1. Builder’s Plates – Each loco has a builder’s plate that is correct for the actual builder. Thus, the Baldwin-built locos have a round builder’s plate; the ALCO locos have a rectangular one and the Altoona Works (PRR) have an oval one. If that was not enough, each builders plate has the exact same number as on the side of the cab. How much accuracy can we tolerate?

2. Most of the smokestacks look similar, but the B&O version is noticeably shorter and fatter. Dan assures me this is not an error, but prototypically correct.

3. Between the six locos, there are five different headlights. Each headlight is correct for the road being modeled. If that were not enough, the number boards and number plates are also correct for the prototype railroad.

4. The NKP version has the unique “front end throttle” used by no other of the six. How many in S-land know the difference between a “front end throttle” and a “dome throttle”? Ask Dan. He can explain it to you.

5. All clear vision tenders are different and each is correct for the road being modeled. The USRA standard tender has a coal pusher included which Dan says has never been done before in any scale.

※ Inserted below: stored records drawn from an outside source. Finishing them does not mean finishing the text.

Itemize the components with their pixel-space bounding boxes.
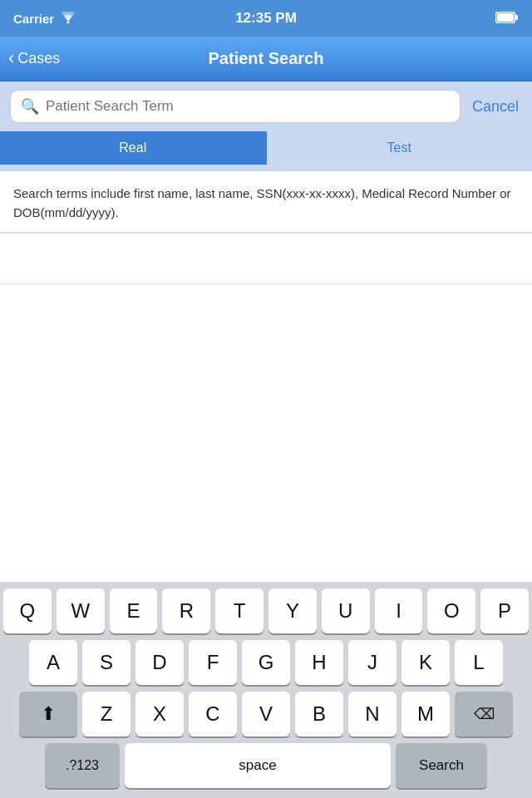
- key-c[interactable]: C: [189, 692, 237, 736]
- carrier-label: Carrier: [13, 12, 54, 26]
- search-icon: 🔍: [21, 97, 39, 116]
- search-input-wrapper: 🔍: [10, 90, 461, 123]
- back-label: Cases: [17, 50, 60, 67]
- key-e[interactable]: E: [110, 589, 158, 633]
- status-bar-right: [495, 12, 519, 26]
- key-g[interactable]: G: [242, 640, 290, 685]
- backspace-icon: ⌫: [474, 705, 495, 723]
- shift-key[interactable]: ⬆: [19, 692, 77, 736]
- key-r[interactable]: R: [162, 589, 210, 633]
- key-d[interactable]: D: [135, 640, 184, 685]
- key-j[interactable]: J: [348, 640, 397, 685]
- tab-real[interactable]: Real: [0, 131, 266, 165]
- key-h[interactable]: H: [295, 640, 343, 685]
- keyboard-row-2: A S D F G H J K L: [3, 640, 529, 685]
- status-bar: Carrier 12:35 PM: [0, 0, 532, 37]
- status-bar-time: 12:35 PM: [235, 10, 297, 27]
- search-bar-container: 🔍 Cancel: [0, 81, 532, 131]
- search-input[interactable]: [46, 98, 450, 115]
- back-chevron-icon: ‹: [8, 49, 14, 67]
- key-n[interactable]: N: [348, 692, 397, 736]
- svg-rect-2: [515, 15, 518, 20]
- key-z[interactable]: Z: [82, 692, 131, 736]
- info-section: Search terms include first name, last na…: [0, 171, 532, 233]
- key-m[interactable]: M: [401, 692, 450, 736]
- key-q[interactable]: Q: [3, 589, 52, 633]
- key-f[interactable]: F: [189, 640, 237, 685]
- keyboard-row-3: ⬆ Z X C V B N M ⌫: [3, 692, 529, 736]
- key-s[interactable]: S: [82, 640, 131, 685]
- status-bar-left: Carrier: [13, 12, 76, 26]
- num-key[interactable]: .?123: [45, 743, 120, 788]
- svg-rect-3: [497, 13, 514, 22]
- space-key[interactable]: space: [125, 743, 391, 788]
- wifi-icon: [61, 12, 76, 26]
- segment-control: Real Test: [0, 131, 532, 171]
- keyboard: Q W E R T Y U I O P A S D F G H J K L ⬆ …: [0, 582, 532, 798]
- page-title: Patient Search: [209, 49, 324, 68]
- tab-test[interactable]: Test: [267, 131, 533, 165]
- key-u[interactable]: U: [322, 589, 370, 633]
- back-button[interactable]: ‹ Cases: [8, 50, 60, 67]
- key-p[interactable]: P: [480, 589, 529, 633]
- divider-2: [0, 283, 532, 284]
- battery-icon: [495, 12, 519, 26]
- key-a[interactable]: A: [29, 640, 77, 685]
- key-b[interactable]: B: [295, 692, 343, 736]
- cancel-button[interactable]: Cancel: [469, 98, 522, 116]
- key-i[interactable]: I: [375, 589, 423, 633]
- key-y[interactable]: Y: [268, 589, 317, 633]
- keyboard-row-1: Q W E R T Y U I O P: [3, 589, 529, 633]
- backspace-key[interactable]: ⌫: [455, 692, 513, 736]
- key-w[interactable]: W: [57, 589, 105, 633]
- nav-bar: ‹ Cases Patient Search: [0, 37, 532, 81]
- key-l[interactable]: L: [455, 640, 503, 685]
- key-x[interactable]: X: [135, 692, 184, 736]
- key-k[interactable]: K: [401, 640, 450, 685]
- key-o[interactable]: O: [427, 589, 475, 633]
- key-v[interactable]: V: [242, 692, 290, 736]
- keyboard-row-4: .?123 space Search: [3, 743, 529, 788]
- key-t[interactable]: T: [215, 589, 264, 633]
- search-key[interactable]: Search: [396, 743, 487, 788]
- info-text: Search terms include first name, last na…: [13, 185, 519, 222]
- empty-area: [0, 234, 532, 283]
- svg-point-0: [67, 21, 70, 23]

6. The GT version has a very unique and interesting handrail arrangement on the front. All versions have different handrail arrangements to be correct for the road being modeled. In addition to the handrails, each loco has different piping to be correct for the road being modeled.

7. Each version has a different whistle location to be correct for the road being modeled.

8. The prototype GT version had number plates (made from sheet metal) attached to the cab sides. The RRM GT version has 3-D numbers etched into the cab sides. The thickness of the numbers can be seen and felt. No Optivisor needed.

9. The GT 0-6-0 prototype tenders had different logos for each division. The size and case (upper vs. lower) were unique for each division. RRM got it correct for the road and division being modeled.

10. The GT version has handrails on the cab roof per the prototype.

Features common to all versions are listed below:

A. All versions have working headlights, backup lights and cab lights.

B. The defacto DCC standard 9-pin connector with shorting plug is wired in place.

C. The tender floor looks like Swiss cheese to let the sound out. Customer has to put the sound in.

D. A very high quality MAXON motor was used for high torque at low rpm. Slow switching speeds should be excellent (in theory). Note: I did not operate the locos. This is a visual report only.

E. All drivers have stainless steel drivers. No more nickel-plated brass! Personally, I am very happy to see this become a new standard. Thank you to Boo-Rim (and Dan).

Dick Karnes clicked a few photos on the Bay Area S Scale (BASS) modular layout. They are included here for your visual enjoyment.

As usual, the question for RRM is now: “What’s next, Dan?”